Notes about Student's t-test and t-distribution

Almost every graduate student knows how to use t-test to test whether their experimental data is significantly different from the reference. As a widely used test statistic, it's useful to know the derivation of the t-distribution's analytic form, which prevents us from abusing or misinterpreting the t-test.

Maximum likelihood estimation

Let's suppose samples $\{x_{1},x_{2},\dots,x_{n}\} \in \mathcal{X} = \mathbb{R}^{n}$ are drown independently from a Gaussian distribution for which both the mean $\mu$ and the variance $\sigma^{2}$ are unknown. The likelihood function is,

\[ L(\pmb{x};\mu,\sigma^{2}) = (2 \pi \sigma^{2})^{-\frac{n}{2}} \exp[- \frac{\sum_{i=1}^{n} (x_{i} - \mu)^{2}}{2 \sigma^{2}}] \]

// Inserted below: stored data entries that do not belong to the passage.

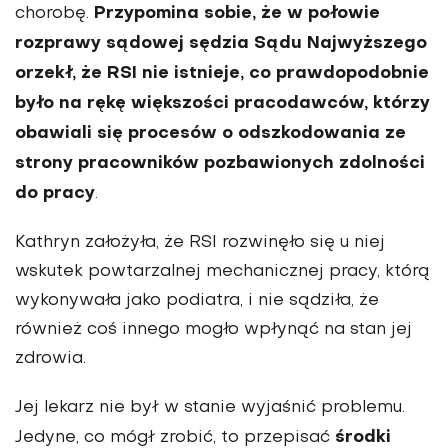
Przypomina sobie, że w połowie
chorobę.
rozprawy sądowej sędzia Sądu Najwyższego
orzekł, że RSI nie istnieje, co prawdopodobnie
było na rękę większości pracodawców, którzy
obawiali się procesów o odszkodowania ze
strony pracowników pozbawionych zdolności
do pracy
.
Kathryn założyła, że RSI rozwinęło się u niej
wskutek powtarzalnej mechanicznej pracy, którą
wykonywała jako podiatra, i nie sądziła, że
również coś innego mogło wpłynąć na stan jej
zdrowia.
Jej lekarz nie był w stanie wyjaśnić problemu.
środki
Jedyne, co mógł zrobić, to przepisać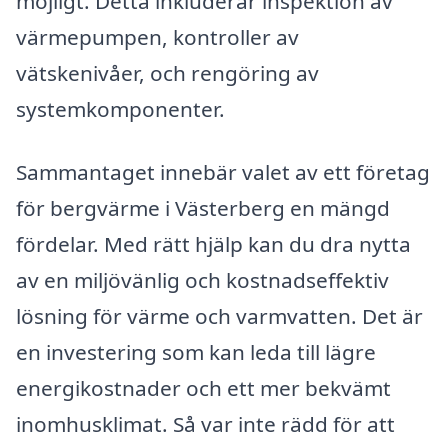
möjligt. Detta inkluderar inspektion av
värmepumpen, kontroller av
vätskenivåer, och rengöring av
systemkomponenter.
Sammantaget innebär valet av ett företag
för bergvärme i Västerberg en mängd
fördelar. Med rätt hjälp kan du dra nytta
av en miljövänlig och kostnadseffektiv
lösning för värme och varmvatten. Det är
en investering som kan leda till lägre
energikostnader och ett mer bekvämt
inomhusklimat. Så var inte rädd för att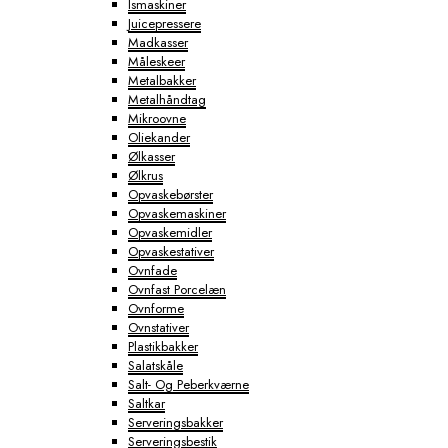
Ismaskiner
Juicepressere
Madkasser
Måleskeer
Metalbakker
Metalhåndtag
Mikroovne
Oliekander
Ølkasser
Ølkrus
Opvaskebørster
Opvaskemaskiner
Opvaskemidler
Opvaskestativer
Ovnfade
Ovnfast Porcelæn
Ovnforme
Ovnstativer
Plastikbakker
Salatskåle
Salt- Og Peberkværne
Saltkar
Serveringsbakker
Serveringsbestik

We choose the estimator $\hat{\mu}$ and $\hat{\sigma^{2}}$ which maximize the likelihood,

\[ \begin{aligned} \partial_{\mu} \ln L(\pmb{x};\mu,\sigma^{2}) |_{\mu = \hat{\mu}} = \frac{\sum_{i=1}^{n} (x_{i} - \hat{\mu})}{2 \sigma^{2}} = 0 \ &\Rightarrow \ \hat{\mu} = \bar{x} \\ \partial_{\sigma^{2}} \ln L(\pmb{x};\mu,\sigma^{2}) |_{\sigma^{2} = \hat{\sigma^{2}}} = -\frac{n}{2 \hat{\sigma^{2}}} + \frac{\sum_{i=1}^{n} (x_{i} - \mu)^{2}}{2 (\hat{\sigma^{2}})^{2}} = 0 \ &\Rightarrow \ \hat{\sigma^{2}} = \frac{\sum_{i=1}^{n} (x_{i} - \mu)^{2}}{n} = s^{2} \end{aligned} \]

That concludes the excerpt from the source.